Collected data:
........

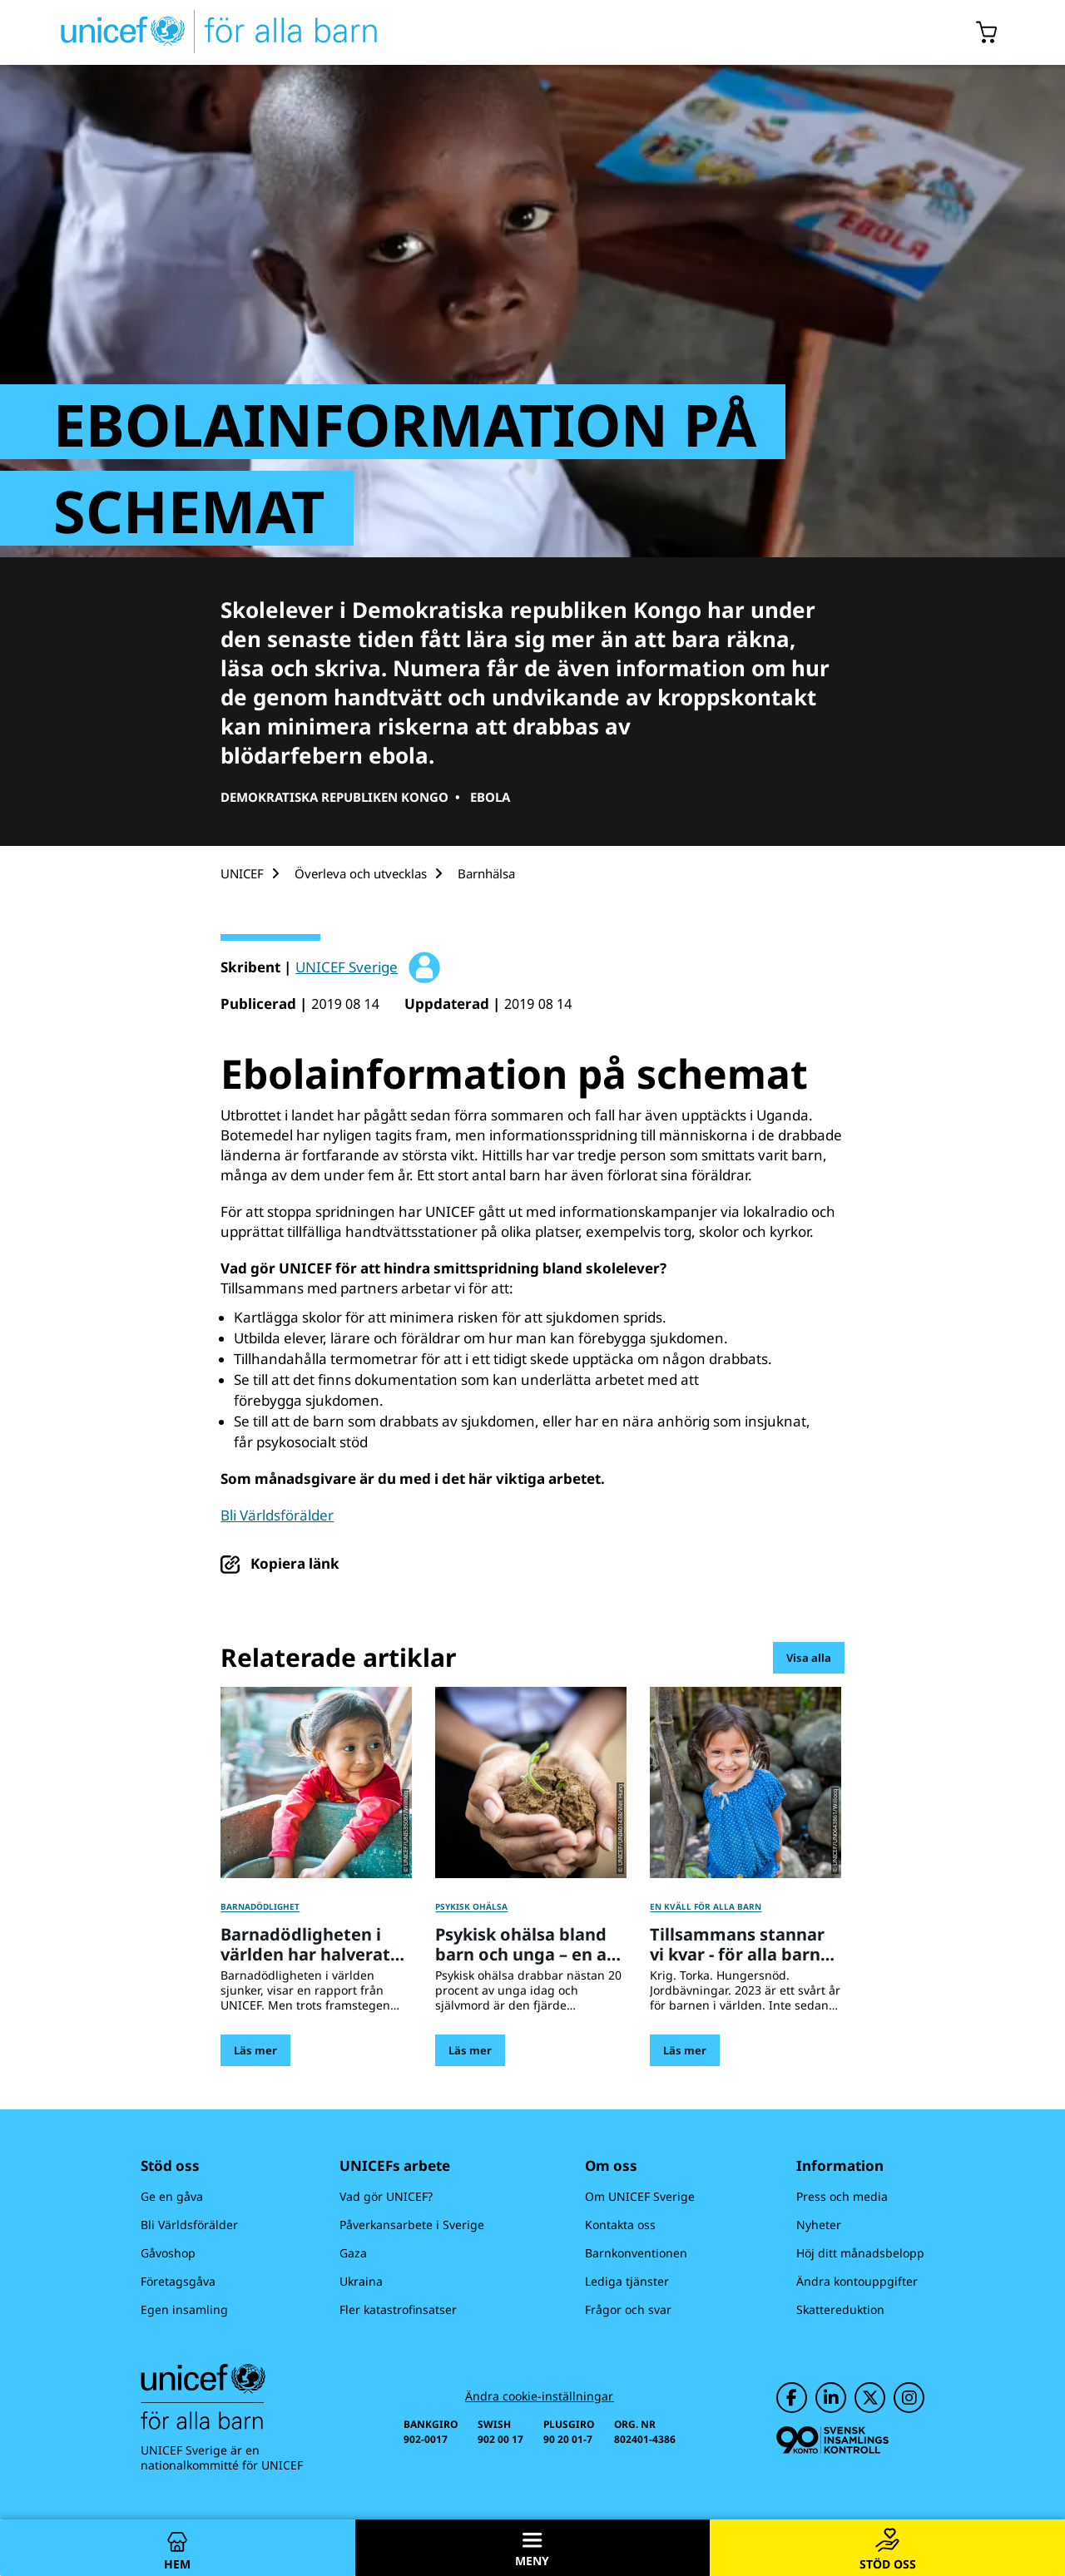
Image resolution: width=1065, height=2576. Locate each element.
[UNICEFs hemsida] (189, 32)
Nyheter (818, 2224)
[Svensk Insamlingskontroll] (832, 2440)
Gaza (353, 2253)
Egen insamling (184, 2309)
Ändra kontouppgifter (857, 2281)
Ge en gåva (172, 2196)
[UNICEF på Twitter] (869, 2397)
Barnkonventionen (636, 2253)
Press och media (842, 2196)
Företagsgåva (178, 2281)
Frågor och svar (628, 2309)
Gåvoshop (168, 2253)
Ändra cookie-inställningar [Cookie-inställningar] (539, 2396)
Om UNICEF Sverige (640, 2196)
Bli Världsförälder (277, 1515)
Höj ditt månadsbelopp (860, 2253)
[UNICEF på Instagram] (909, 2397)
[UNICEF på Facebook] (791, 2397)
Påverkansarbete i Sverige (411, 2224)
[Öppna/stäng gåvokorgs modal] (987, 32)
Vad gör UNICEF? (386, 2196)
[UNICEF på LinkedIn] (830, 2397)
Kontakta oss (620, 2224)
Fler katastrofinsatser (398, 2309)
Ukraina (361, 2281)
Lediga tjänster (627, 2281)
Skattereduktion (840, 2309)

........

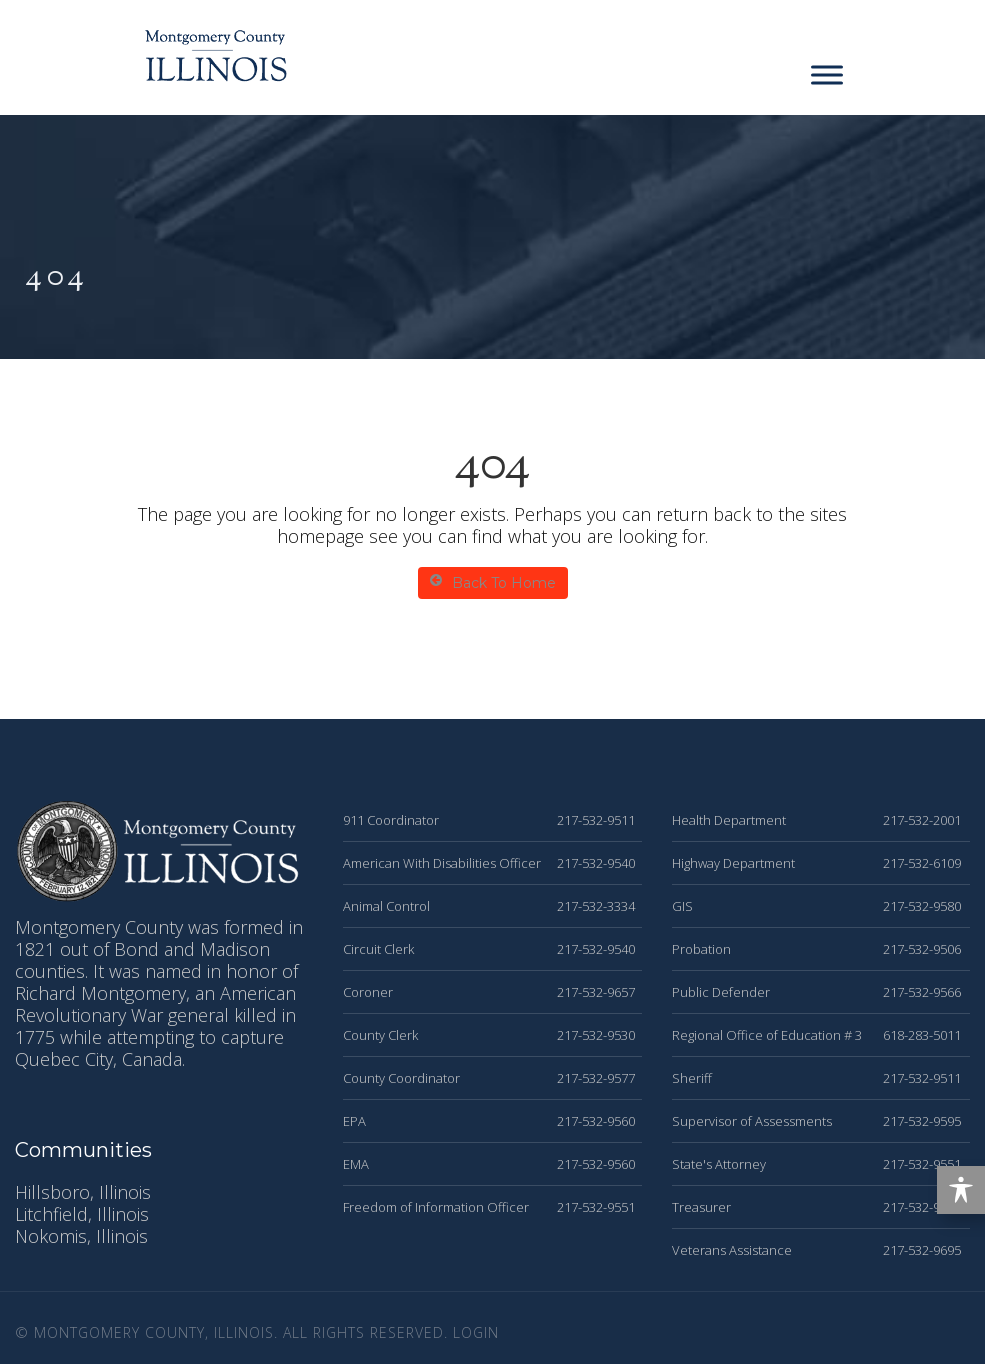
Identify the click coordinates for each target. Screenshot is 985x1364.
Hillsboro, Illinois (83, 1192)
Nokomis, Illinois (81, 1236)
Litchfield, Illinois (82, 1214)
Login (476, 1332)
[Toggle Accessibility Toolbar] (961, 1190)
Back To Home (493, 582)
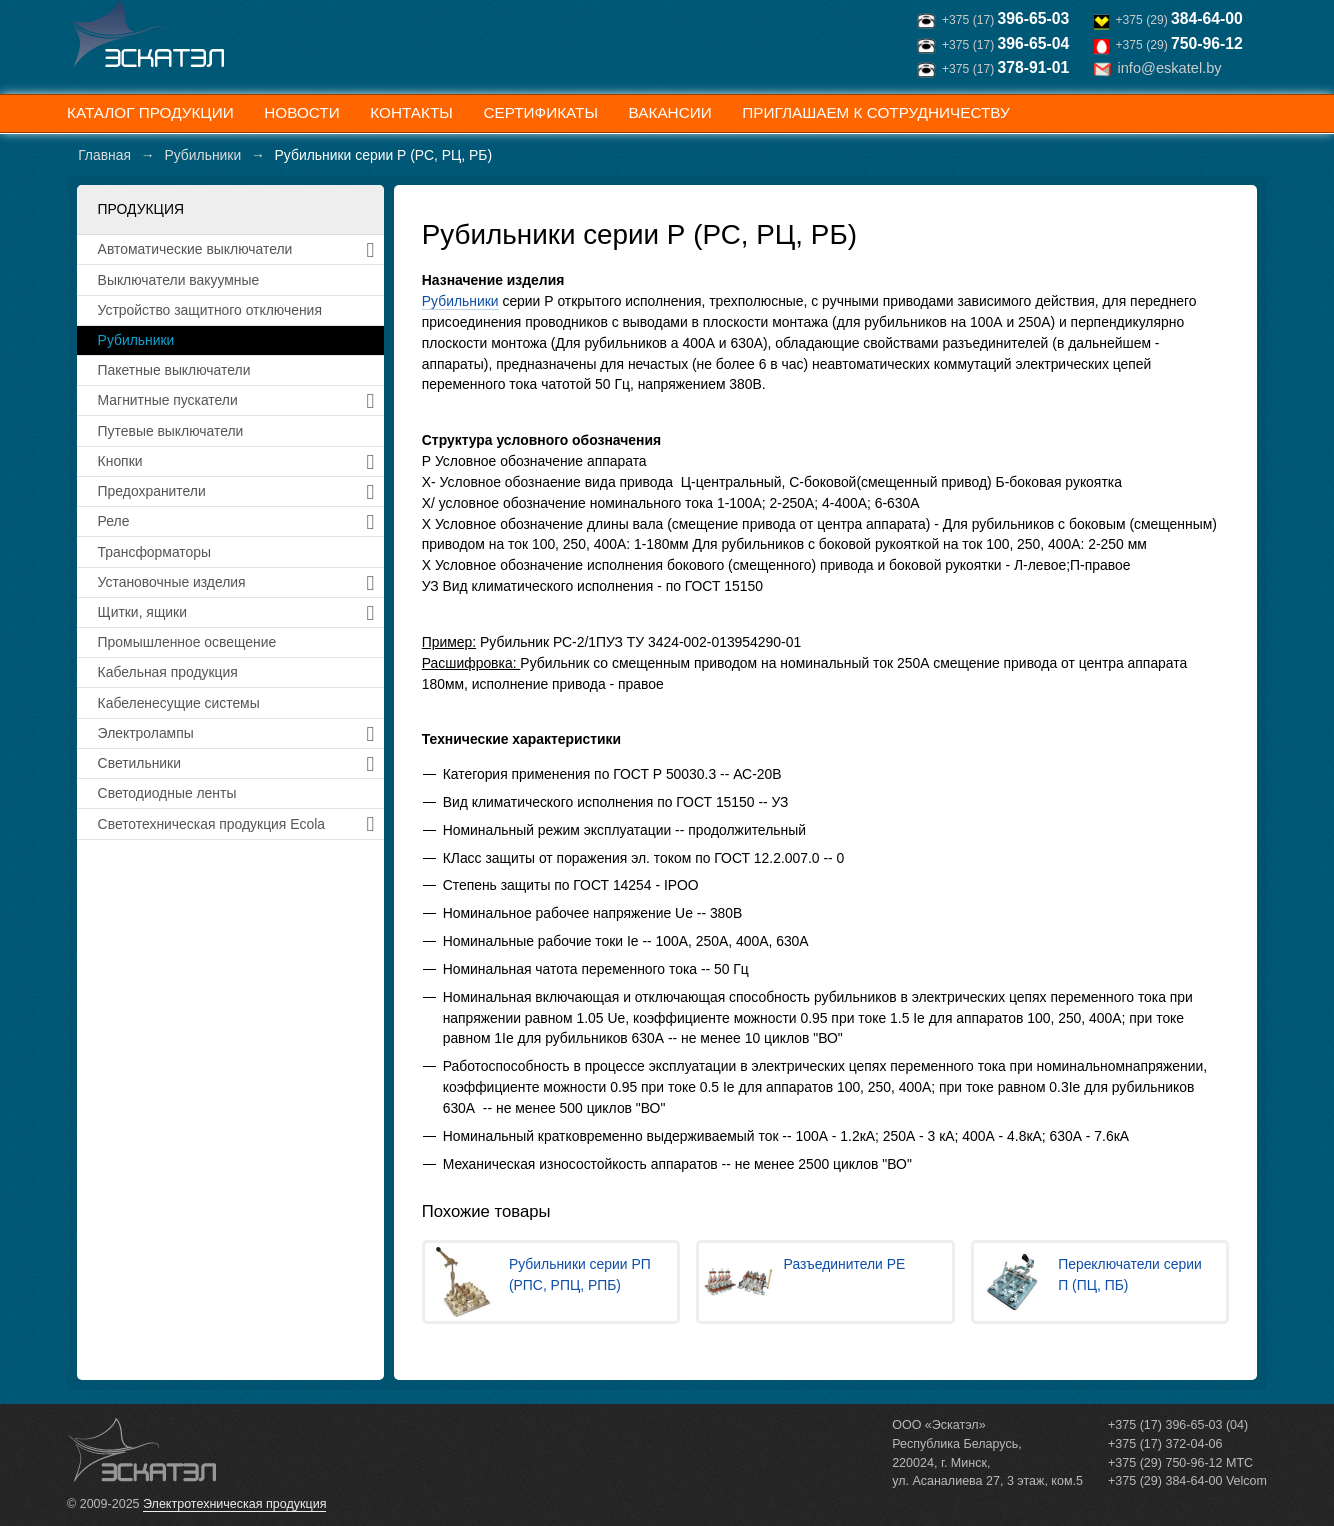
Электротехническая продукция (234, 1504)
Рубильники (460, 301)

........

TASK STATEMENT:
The required answer is each line of the data in which the word "Sverige" appears.

THE COMPLETED TASK:
Om UNICEF Sverige (640, 2196)
Påverkansarbete i Sverige (411, 2224)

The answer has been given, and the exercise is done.